Of course, shelters are under a lot of stress right now and they can’t always save every dog. But they should never purposely let dogs suffer, especially when they have the resources to do better. So, many dog lovers are speaking out against this shelter and demanding that the directors change. Luckily, a transition plan has been proposed so a new board will soon take over.

Shelter puppy in person's arms

Helping the Dogs of Texas

The general public may not be able to make distemper disappear or speed up the board changes at CLASS, but Texas shelters can always use some help.

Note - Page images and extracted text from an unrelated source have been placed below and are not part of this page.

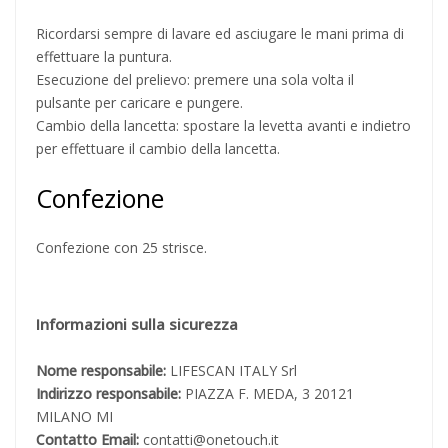
Ricordarsi sempre di lavare ed asciugare le mani prima di
effettuare la puntura.
Esecuzione del prelievo: premere una sola volta il
pulsante per caricare e pungere.
Cambio della lancetta: spostare la levetta avanti e indietro
per effettuare il cambio della lancetta.
Confezione
Confezione con 25 strisce.
Informazioni sulla sicurezza
Nome responsabile:
LIFESCAN ITALY Srl
Indirizzo responsabile:
PIAZZA F. MEDA, 3 20121
MILANO MI
Contatto Email:
contatti@onetouch.it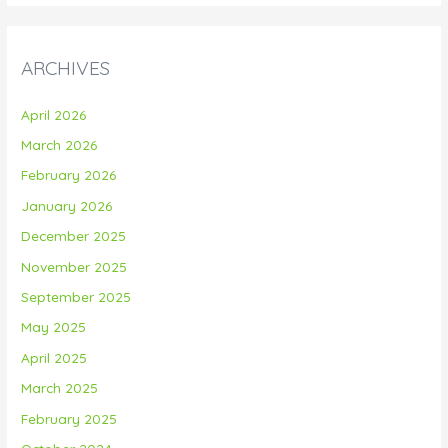
ARCHIVES
April 2026
March 2026
February 2026
January 2026
December 2025
November 2025
September 2025
May 2025
April 2025
March 2025
February 2025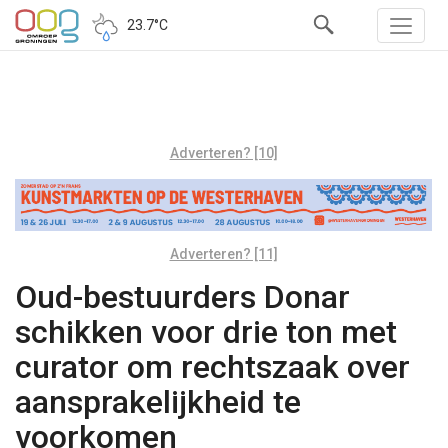
23.7°C
Adverteren? [10]
Adverteren? [11]
Oud-bestuurders Donar
schikken voor drie ton met
curator om rechtszaak over
aansprakelijkheid te
voorkomen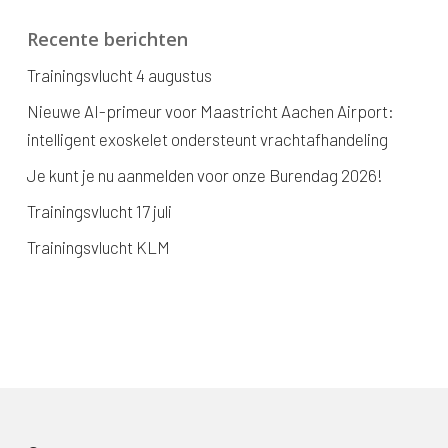
Recente berichten
Trainingsvlucht 4 augustus
Nieuwe AI-primeur voor Maastricht Aachen Airport:
intelligent exoskelet ondersteunt vrachtafhandeling
Je kunt je nu aanmelden voor onze Burendag 2026!
Trainingsvlucht 17 juli
Trainingsvlucht KLM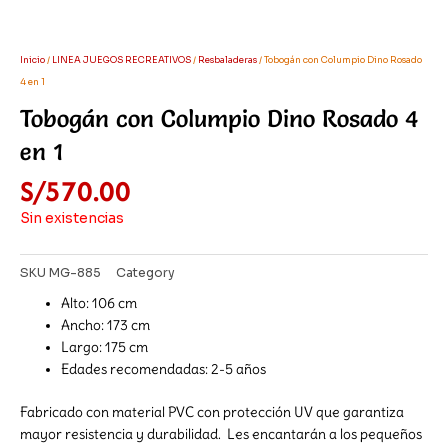
Inicio
/
LINEA JUEGOS RECREATIVOS
/
Resbaladeras
/ Tobogán con Columpio Dino Rosado
4 en 1
Tobogán con Columpio Dino Rosado 4
en 1
S/
570.00
Sin existencias
SKU
MG-885
Category
Resbaladeras
Alto: 106 cm
Ancho: 173 cm
Largo: 175 cm
Edades recomendadas: 2-5 años
Fabricado con material PVC con protección UV que garantiza
mayor resistencia y durabilidad. Les encantarán a los pequeños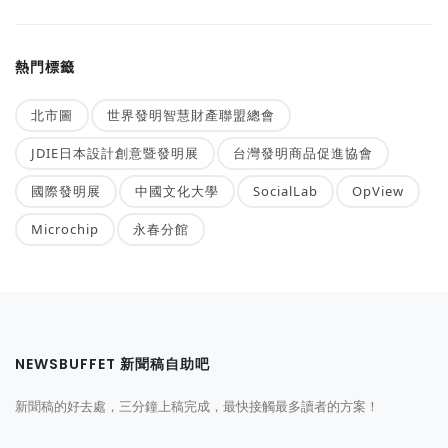
熱門標籤
北市圖
世界發明智慧財產聯盟總會
JDIE日本設計創意暨發明展
台灣發明商品促進協會
國際發明展
中國文化大學
SocialLab
OpView
Microchip
永春分館
NEWSBUFFET 新聞稿自助吧
新聞稿的好去處，三分鐘上稿完成，最快接觸最多讀者的方案！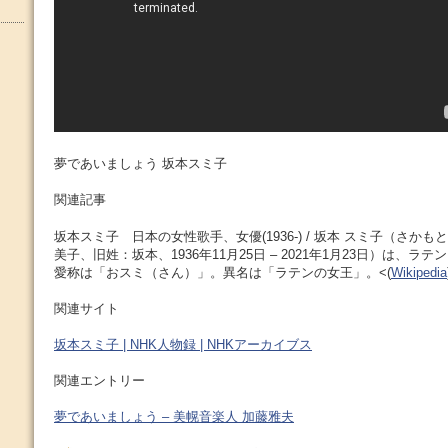
夢であいましょう 坂本スミ子
関連記事
坂本スミ子 日本の女性歌手、女優(1936-) / 坂本 スミ子（さかも
美子、旧姓：坂本、1936年11月25日 – 2021年1月23日）は、
愛称は「おスミ（さん）」。異名は「ラテンの女王」。<(
Wikipedia
関連サイト
坂本スミ子 | NHK人物録 | NHKアーカイブス
関連エントリー
夢であいましょう – 美幌音楽人 加藤雅夫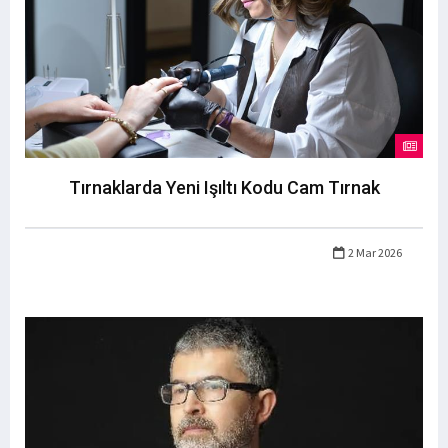
Tırnaklarda Yeni Işıltı Kodu Cam Tırnak
2 Mar 2026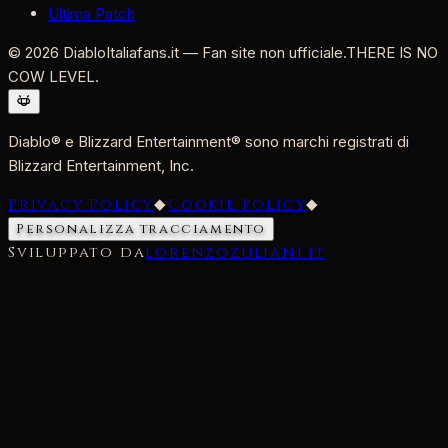
Ultima Patch
©
2026
DiabloItaliafans.it — Fan site non ufficiale.
THERE IS NO
COW LEVEL.
Diablo® e Blizzard Entertainment® sono marchi registrati di
Blizzard Entertainment, Inc.
Privacy Policy
◆
Cookie Policy
◆
Personalizza tracciamento
Sviluppato da
lorenzozuliani.it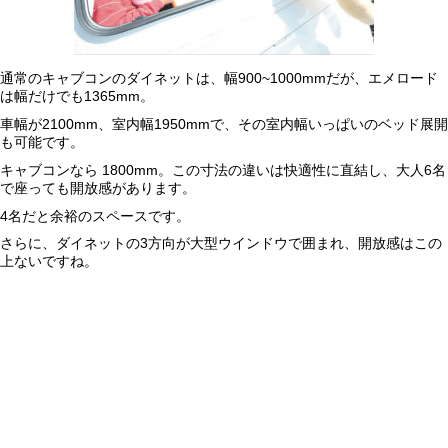
通常のキャブコンのダイネットは、幅900~1000mmだが、エメロード
は幅だけでも1365mm。
車幅が2100mm、室内幅1950mmで、その室内幅いっぱいのベッド展開
も可能です。
キャブコンなら 1800mm。この寸法の違いは快適性に直結し、大人6名
で座っても開放感があります。
4名だと余裕のスペースです。
さらに、ダイネットの3方向が大型ウインドウで囲まれ、開放感はこの
上ないですね。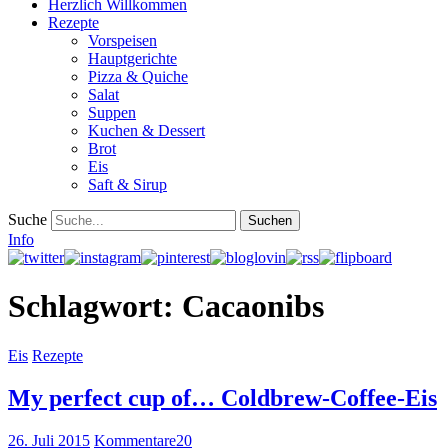
Herzlich Willkommen
Rezepte
Vorspeisen
Hauptgerichte
Pizza & Quiche
Salat
Suppen
Kuchen & Dessert
Brot
Eis
Saft & Sirup
Suche
Info
Schlagwort:
Cacaonibs
Eis
Rezepte
My perfect cup of… Coldbrew-Coffee-Eis
26. Juli 2015
Kommentare
20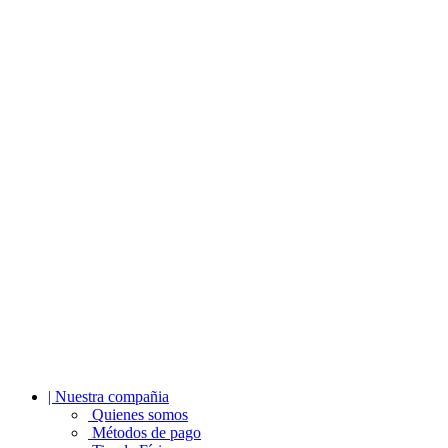
| Nuestra compañia
Quienes somos
Métodos de pago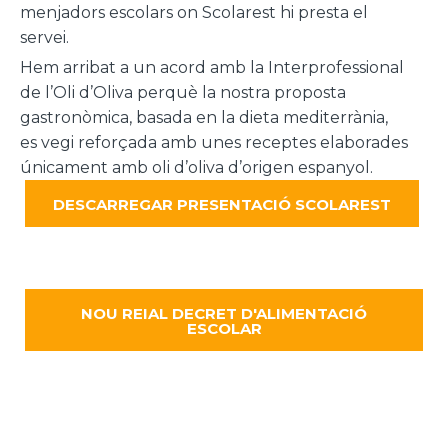
menjadors escolars on Scolarest hi presta el
servei.
Hem arribat a un acord amb la Interprofessional
de l’Oli d’Oliva perquè la nostra proposta
gastronòmica, basada en la dieta mediterrània,
es vegi reforçada amb unes receptes elaborades
únicament amb oli d’oliva d’origen espanyol.
DESCARREGAR PRESENTACIÓ SCOLAREST
NOU REIAL DECRET D'ALIMENTACIÓ
ESCOLAR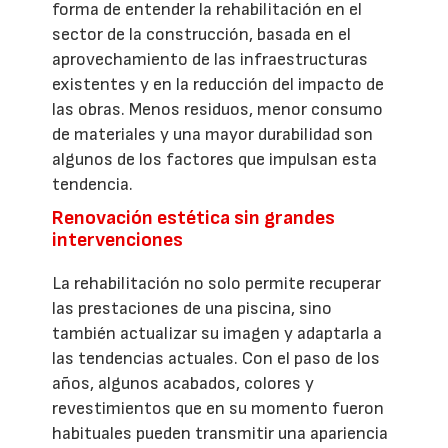
forma de entender la rehabilitación en el
sector de la construcción, basada en el
aprovechamiento de las infraestructuras
existentes y en la reducción del impacto de
las obras. Menos residuos, menor consumo
de materiales y una mayor durabilidad son
algunos de los factores que impulsan esta
tendencia.
Renovación estética sin grandes
intervenciones
La rehabilitación no solo permite recuperar
las prestaciones de una piscina, sino
también actualizar su imagen y adaptarla a
las tendencias actuales. Con el paso de los
años, algunos acabados, colores y
revestimientos que en su momento fueron
habituales pueden transmitir una apariencia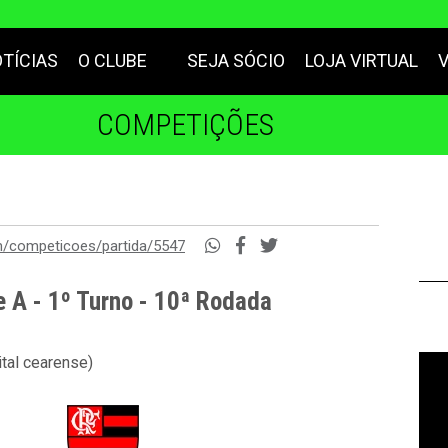
TÍCIAS
O CLUBE
SEJA SÓCIO
LOJA VIRTUAL
COMPETIÇÕES
m/competicoes/partida/5547
e A - 1º Turno - 10ª Rodada
tal cearense)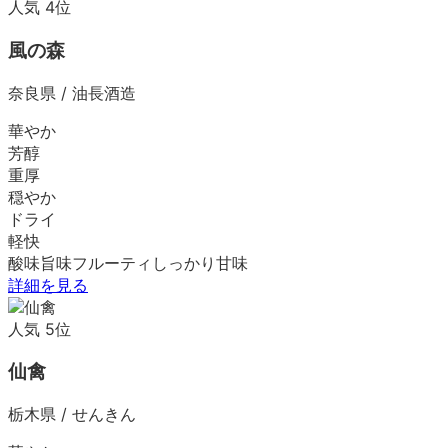
人気
4
位
風の森
奈良県
/
油長酒造
華やか
芳醇
重厚
穏やか
ドライ
軽快
酸味
旨味
フルーティ
しっかり
甘味
詳細を見る
人気
5
位
仙禽
栃木県
/
せんきん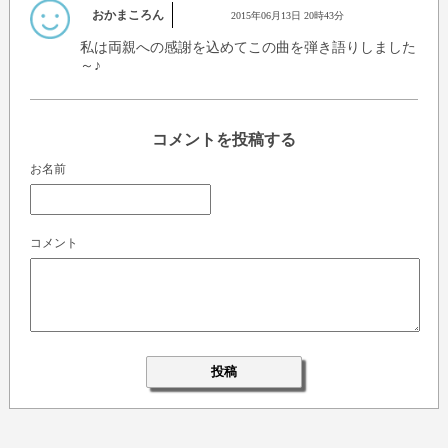
おかまころん
2015年06月13日 20時43分
私は両親への感謝を込めてこの曲を弾き語りしました
～♪
コメントを投稿する
お名前
コメント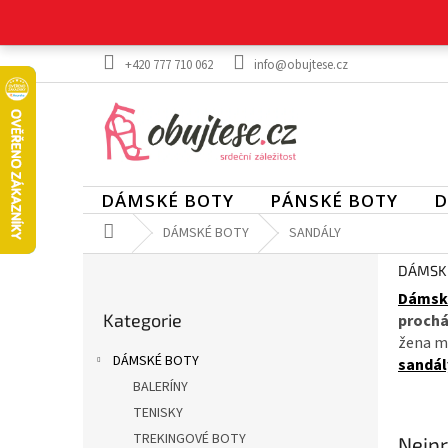
Přejít
na
obsah
+420 777 710 062
info@obujtese.cz
DÁMSKÉ BOTY
PÁNSKÉ BOTY
D
Domů
DÁMSKÉ BOTY
SANDÁLY
P
DÁMSK
o
Dámsk
Přeskočit
s
Kategorie
kategorie
proch
t
žena mo
r
DÁMSKÉ BOTY
sandál
a
BALERÍNY
n
TENISKY
n
í
TREKINGOVÉ BOTY
Nejpr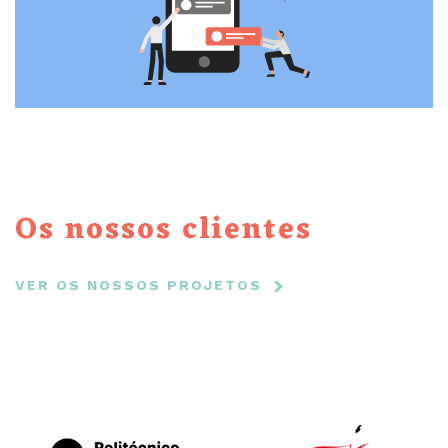
Os nossos clientes
VER OS NOSSOS PROJETOS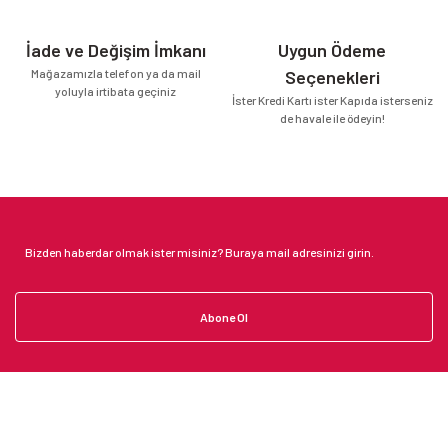
İade ve Değişim İmkanı
Uygun Ödeme
Mağazamızla telefon ya da mail
Seçenekleri
yoluyla irtibata geçiniz
İster Kredi Kartı ister Kapıda isterseniz
de havale ile ödeyin!
Abone Ol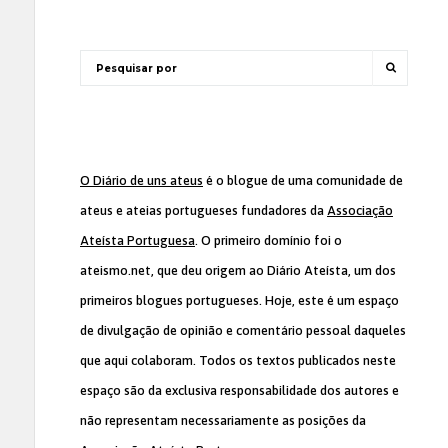
O Diário de uns ateus
é o blogue de uma comunidade de
ateus e ateias portugueses fundadores da
Associação
Ateísta Portuguesa
. O primeiro domínio foi o
ateismo.net, que deu origem ao Diário Ateísta, um dos
primeiros blogues portugueses. Hoje, este é um espaço
de divulgação de opinião e comentário pessoal daqueles
que aqui colaboram. Todos os textos publicados neste
espaço são da exclusiva responsabilidade dos autores e
não representam necessariamente as posições da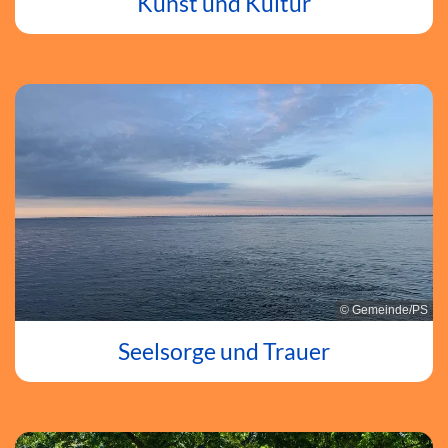
Kunst und Kultur
© Gemeinde/PS
Seelsorge und Trauer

If you want to help save dogs in Texas, here are a few things you can do:

  • Adopt – If you’re looking for a new family member, adopt a dog from a shelter to free up space for another dog in need.
  • Foster – When you foster, a dog gets to stay in your home instead of the shelter, which also frees up space for a dog to be saved.
  • Volunteer – As long as there isn’t an ongoing virus breakout, most Texas shelters will happily welcome volunteers to help care for the dogs, making running a shelter more manageable for the other people involved.
  • Donate – Both money and supplies are beneficial to shelters. If you’re unsure what supplies they need most, just ask. Some rescues outside of Texas may raise money to transport Texas dogs to shelters in other states with more space, so that could be another great cause to donate to.

Times are especially difficult for Texas shelters right now, but they can always benefit from dog lovers stepping up to help. So, anything can make a difference, no matter how small.